I chain-smoke Seven Stars cigarettes on my diminutive veranda, squeezing my feet sideways because they won't fit any other way. A rusting, corrugated metal wall separates me from my neighbors, who proudly own an identical outcropping that juts a foot or two from their equally coffin-like tube of an apartment. The metal is splashed rudely with sky-blue paint, heavier in some patches and thinner in others.
A couple lives next to me. The man is young and wears inexpensive suits he purchases in a bag as demoed by pale mannequins at clothing stores in acridly-let underground malls adjacent to a subway stations. He's drunk when he returns from work outings with his colleagues and demands more sake. I sip Suntory and smoke while leaning over the railing that guards my veranda, listening to him inhale his drink in sloppy gulps that's more akin to a dog lapping water from a dish.
The wife asks him where he was, a question he avoids at first. He's only a few feet away from me now, having slipped out onto the veranda for a smoke of his own. Our lighters click in time and smoke drifts above and below the corrugated metal.

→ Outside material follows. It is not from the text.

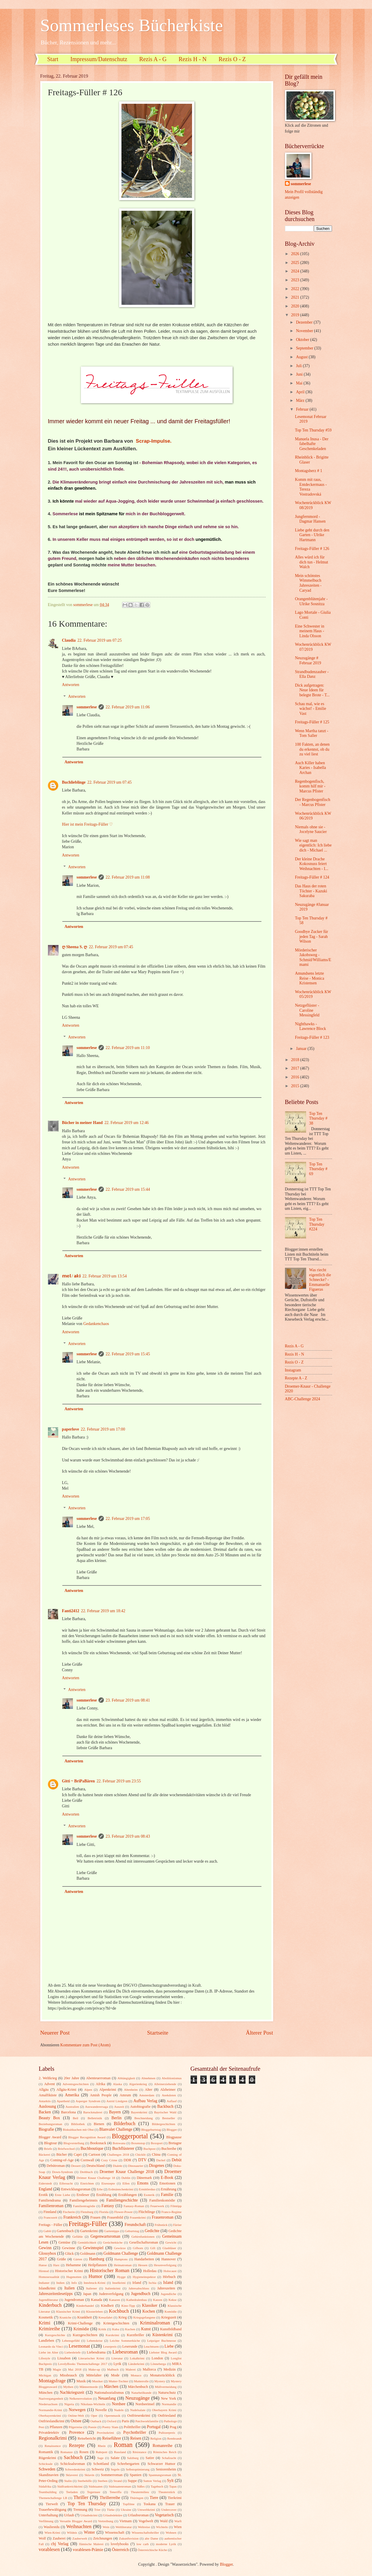 This screenshot has width=372, height=2576. I want to click on Tiere, so click(154, 2497).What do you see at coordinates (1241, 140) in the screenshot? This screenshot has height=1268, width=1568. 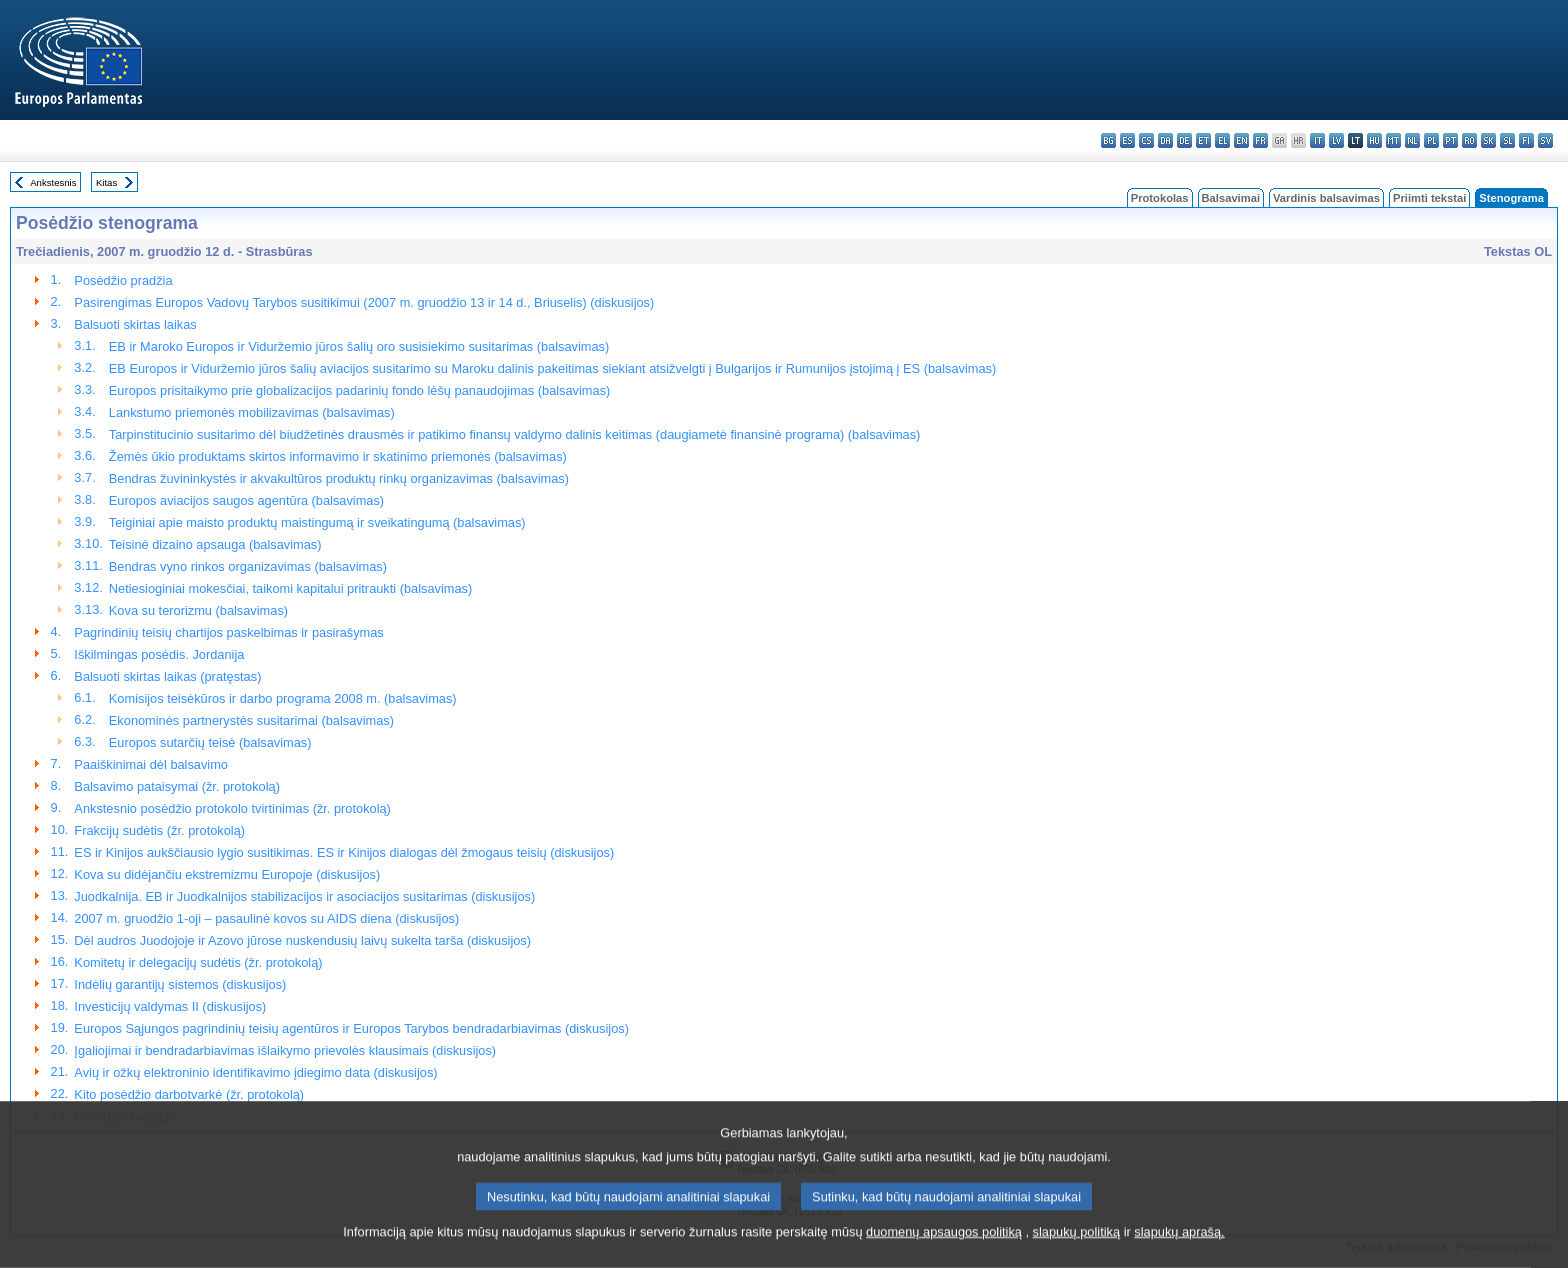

I taste the Camel on his lips and my own Seven Stars stick. The wife's voice trembles as she tries asking the question again, but then there are words I don't understand tinged with unmistakable drunken rage followed by a clap as he slaps her. I cringe, finish my whiskey, and pour myself another.
The suits the man purchases are thin enough that you can see the outline of his undershirt and any sweat stains that develop over the course of an exhausting day and night working and drinking. They also don't quite fit, bulging around the gut and waist. He tucks them in obsessively trying to hide these facts. Plastic, too-new and similarly-cheap shoes and briefcase complete the ensemble and clash hideously with his tar-stained teeth and liquor-drenched sags under his eyes.
When I'm out on the veranda during the day and her salaryman husband is away at work, the wife sings. Cracking the sliding glass door to her veranda a few inches, she cleans house and belts a tune in words I don't understand. Her voice wobbles at times, untrained but perfect for the tiniest of Tokyo flats with only me as an audience. I know she knows I listen, and I'm glad that she knows and I think that probably makes her happy. The words have an airy tone, rising like the smoke from my cigarette but not dispersing in the breeze, instead carried from the room, down the alley that runs beneath our apartments, and away into the city.
I flick my cigarette over the railing, close my eyes, and lean my head back and let her wash me with water from a well sunk deep into the earth and filled to the brim with sadness.